Problem details. Repeat the data in full. Drop every picture.
####################
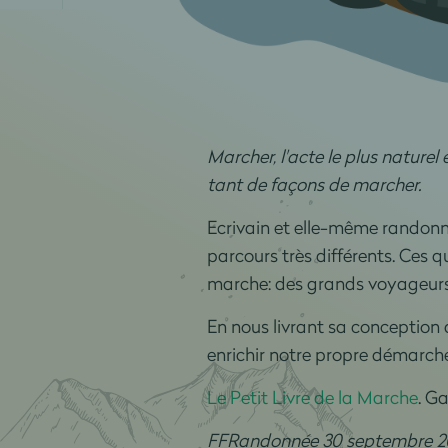
Marcher, l'acte le plus naturel 
tant de façons de marcher.
Ecrivain et elle-même randonn
parcours très différents. Ces qu
marche: des grands voyageurs, 
En nous livrant sa conception
enrichir notre propre démarche
Le Petit Livre de la Marche
. G
FFRandonnée 30 septembre 2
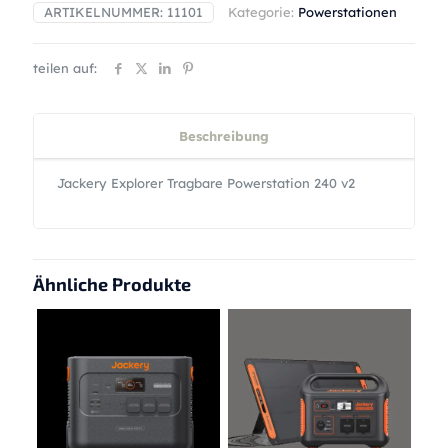
ARTIKELNUMMER:
11101
Kategorie:
Powerstationen
teilen auf:
Beschreibung
Jackery Explorer Tragbare Powerstation 240 v2
Ähnliche Produkte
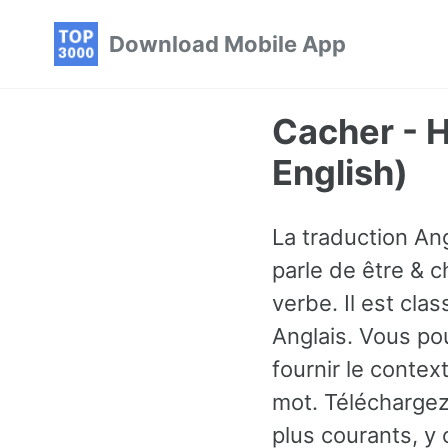
Skip
Skip
Skip
Download Mobile App
to
to
to
primary
content
footer
navigation
Cacher - 
English)
La traduction An
parle de être & 
verbe. Il est cl
Anglais. Vous p
fournir le conte
mot. Téléchargez
plus courants, y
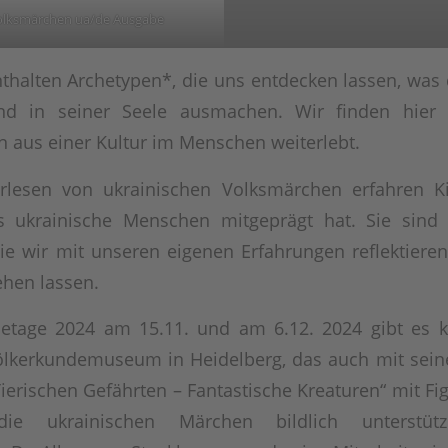
Volksmärchen ua/de Ausgabe
thalten Archetypen*, die uns entdecken lassen, was
und in seiner Seele ausmachen. Wir finden hier
 aus einer Kultur im Menschen weiterlebt.
lesen von ukrainischen Volksmärchen erfahren K
 ukrainische Menschen mitgeprägt hat. Sie sind
ie wir mit unseren eigenen Erfahrungen reflektier
hen lassen.
setage 2024 am 15.11. und am 6.12. 2024 gibt es 
ölkerkundemuseum in Heidelberg, das auch mit sein
Tierischen Gefährten – Fantastische Kreaturen“ mit Fi
e ukrainischen Märchen bildlich unterstü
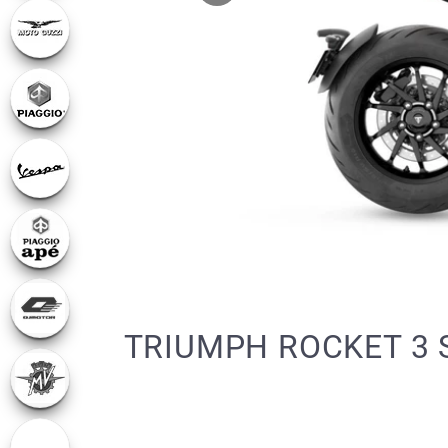
TRIUMPH ROCKET 3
####################
Answer for this exercise.
Marcher, l'acte le plus naturel 
tant de façons de marcher.
Ecrivain et elle-même randonn
parcours très différents. Ces qu
marche: des grands voyageurs, 
En nous livrant sa conception
enrichir notre propre démarche
Le Petit Livre de la Marche
. G
FFRandonnée 30 septembre 2
ARTIKELNUMMER:
11101
Kategorie:
Powerstationen
teilen auf:
Beschreibung
Jackery Explorer Tragbare Powerstation 240 v2
Ähnliche Produkte
Skip
Skip
Skip
Download Mobile App
to
to
to
primary
content
footer
navigation
Cacher - 
English)
La traduction An
parle de être & 
verbe. Il est cl
Anglais. Vous p
fournir le conte
mot. Téléchargez
plus courants, y
Volksmärchen ua/de Ausgabe
thalten Archetypen*, die uns entdecken lassen, was
und in seiner Seele ausmachen. Wir finden hier
 aus einer Kultur im Menschen weiterlebt.
lesen von ukrainischen Volksmärchen erfahren K
 ukrainische Menschen mitgeprägt hat. Sie sind
ie wir mit unseren eigenen Erfahrungen reflektier
hen lassen.
setage 2024 am 15.11. und am 6.12. 2024 gibt es 
ölkerkundemuseum in Heidelberg, das auch mit sein
Tierischen Gefährten – Fantastische Kreaturen“ mit Fi
e ukrainischen Märchen bildlich unterstü
TRIUMPH ROCKET 3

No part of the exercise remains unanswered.